▼▼▼

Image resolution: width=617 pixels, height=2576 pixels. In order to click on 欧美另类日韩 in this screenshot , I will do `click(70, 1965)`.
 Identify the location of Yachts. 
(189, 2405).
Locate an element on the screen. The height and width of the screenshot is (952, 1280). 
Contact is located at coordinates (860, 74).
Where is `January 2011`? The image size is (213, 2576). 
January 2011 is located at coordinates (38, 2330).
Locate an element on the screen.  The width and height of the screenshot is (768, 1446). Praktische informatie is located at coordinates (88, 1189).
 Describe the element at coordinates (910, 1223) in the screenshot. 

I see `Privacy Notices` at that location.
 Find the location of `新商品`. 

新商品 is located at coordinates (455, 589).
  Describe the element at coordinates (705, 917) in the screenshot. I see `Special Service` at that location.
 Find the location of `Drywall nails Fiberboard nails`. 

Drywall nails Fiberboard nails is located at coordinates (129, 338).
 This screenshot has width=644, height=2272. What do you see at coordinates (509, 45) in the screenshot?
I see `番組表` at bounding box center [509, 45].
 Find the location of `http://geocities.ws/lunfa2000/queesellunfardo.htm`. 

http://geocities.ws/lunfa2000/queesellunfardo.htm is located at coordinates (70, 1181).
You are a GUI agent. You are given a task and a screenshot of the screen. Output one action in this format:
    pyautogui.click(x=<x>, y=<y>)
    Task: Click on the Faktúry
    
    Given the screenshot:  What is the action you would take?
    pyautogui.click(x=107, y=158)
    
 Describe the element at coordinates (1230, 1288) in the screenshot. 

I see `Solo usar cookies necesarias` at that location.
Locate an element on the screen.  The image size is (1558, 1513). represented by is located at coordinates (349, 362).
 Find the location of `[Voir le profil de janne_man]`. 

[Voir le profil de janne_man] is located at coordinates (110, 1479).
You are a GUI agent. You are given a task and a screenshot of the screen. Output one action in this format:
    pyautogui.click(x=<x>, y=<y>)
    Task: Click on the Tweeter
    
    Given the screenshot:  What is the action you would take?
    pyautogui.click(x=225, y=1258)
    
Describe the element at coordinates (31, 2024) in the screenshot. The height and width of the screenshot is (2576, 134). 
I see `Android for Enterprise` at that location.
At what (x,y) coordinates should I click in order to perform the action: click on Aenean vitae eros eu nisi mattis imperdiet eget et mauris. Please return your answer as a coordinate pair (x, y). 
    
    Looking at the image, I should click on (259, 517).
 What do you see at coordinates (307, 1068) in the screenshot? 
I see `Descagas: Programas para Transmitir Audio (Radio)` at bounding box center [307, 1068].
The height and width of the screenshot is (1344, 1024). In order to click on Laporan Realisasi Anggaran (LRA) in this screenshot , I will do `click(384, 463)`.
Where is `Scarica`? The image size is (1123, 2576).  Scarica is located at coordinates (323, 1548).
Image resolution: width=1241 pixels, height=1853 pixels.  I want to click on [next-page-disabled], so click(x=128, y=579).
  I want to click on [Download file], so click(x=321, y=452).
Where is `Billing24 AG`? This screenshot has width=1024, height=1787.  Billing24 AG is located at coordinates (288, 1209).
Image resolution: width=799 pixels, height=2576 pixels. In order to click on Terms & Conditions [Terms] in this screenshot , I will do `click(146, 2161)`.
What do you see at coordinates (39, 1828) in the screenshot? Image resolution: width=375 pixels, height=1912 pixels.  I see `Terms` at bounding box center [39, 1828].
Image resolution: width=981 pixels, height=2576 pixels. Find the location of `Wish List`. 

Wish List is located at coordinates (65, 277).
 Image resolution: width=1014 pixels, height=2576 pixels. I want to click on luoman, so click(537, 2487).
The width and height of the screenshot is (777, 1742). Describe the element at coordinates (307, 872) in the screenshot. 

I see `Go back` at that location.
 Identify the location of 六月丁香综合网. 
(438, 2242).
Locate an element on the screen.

▲▲▲

What the exercise asks: Each record above must be output without any alteration.

Reply:
Image resolution: width=617 pixels, height=2576 pixels. In order to click on 欧美另类日韩 in this screenshot , I will do `click(70, 1965)`.
 Identify the location of Yachts. 
(189, 2405).
Locate an element on the screen. The height and width of the screenshot is (952, 1280). 
Contact is located at coordinates (860, 74).
Where is `January 2011`? The image size is (213, 2576). 
January 2011 is located at coordinates (38, 2330).
Locate an element on the screen.  The width and height of the screenshot is (768, 1446). Praktische informatie is located at coordinates (88, 1189).
 Describe the element at coordinates (910, 1223) in the screenshot. 

I see `Privacy Notices` at that location.
 Find the location of `新商品`. 

新商品 is located at coordinates (455, 589).
  Describe the element at coordinates (705, 917) in the screenshot. I see `Special Service` at that location.
 Find the location of `Drywall nails Fiberboard nails`. 

Drywall nails Fiberboard nails is located at coordinates (129, 338).
 This screenshot has width=644, height=2272. What do you see at coordinates (509, 45) in the screenshot?
I see `番組表` at bounding box center [509, 45].
 Find the location of `http://geocities.ws/lunfa2000/queesellunfardo.htm`. 

http://geocities.ws/lunfa2000/queesellunfardo.htm is located at coordinates (70, 1181).
You are a GUI agent. You are given a task and a screenshot of the screen. Output one action in this format:
    pyautogui.click(x=<x>, y=<y>)
    Task: Click on the Faktúry
    
    Given the screenshot:  What is the action you would take?
    pyautogui.click(x=107, y=158)
    
 Describe the element at coordinates (1230, 1288) in the screenshot. 

I see `Solo usar cookies necesarias` at that location.
Locate an element on the screen.  The image size is (1558, 1513). represented by is located at coordinates (349, 362).
 Find the location of `[Voir le profil de janne_man]`. 

[Voir le profil de janne_man] is located at coordinates (110, 1479).
You are a GUI agent. You are given a task and a screenshot of the screen. Output one action in this format:
    pyautogui.click(x=<x>, y=<y>)
    Task: Click on the Tweeter
    
    Given the screenshot:  What is the action you would take?
    pyautogui.click(x=225, y=1258)
    
Describe the element at coordinates (31, 2024) in the screenshot. The height and width of the screenshot is (2576, 134). 
I see `Android for Enterprise` at that location.
At what (x,y) coordinates should I click in order to perform the action: click on Aenean vitae eros eu nisi mattis imperdiet eget et mauris. Please return your answer as a coordinate pair (x, y). 
    
    Looking at the image, I should click on (259, 517).
 What do you see at coordinates (307, 1068) in the screenshot? 
I see `Descagas: Programas para Transmitir Audio (Radio)` at bounding box center [307, 1068].
The height and width of the screenshot is (1344, 1024). In order to click on Laporan Realisasi Anggaran (LRA) in this screenshot , I will do `click(384, 463)`.
Where is `Scarica`? The image size is (1123, 2576).  Scarica is located at coordinates (323, 1548).
Image resolution: width=1241 pixels, height=1853 pixels.  I want to click on [next-page-disabled], so click(x=128, y=579).
  I want to click on [Download file], so click(x=321, y=452).
Where is `Billing24 AG`? This screenshot has width=1024, height=1787.  Billing24 AG is located at coordinates (288, 1209).
Image resolution: width=799 pixels, height=2576 pixels. In order to click on Terms & Conditions [Terms] in this screenshot , I will do `click(146, 2161)`.
What do you see at coordinates (39, 1828) in the screenshot? Image resolution: width=375 pixels, height=1912 pixels.  I see `Terms` at bounding box center [39, 1828].
Image resolution: width=981 pixels, height=2576 pixels. Find the location of `Wish List`. 

Wish List is located at coordinates (65, 277).
 Image resolution: width=1014 pixels, height=2576 pixels. I want to click on luoman, so click(537, 2487).
The width and height of the screenshot is (777, 1742). Describe the element at coordinates (307, 872) in the screenshot. 

I see `Go back` at that location.
 Identify the location of 六月丁香综合网. 
(438, 2242).
Locate an element on the screen.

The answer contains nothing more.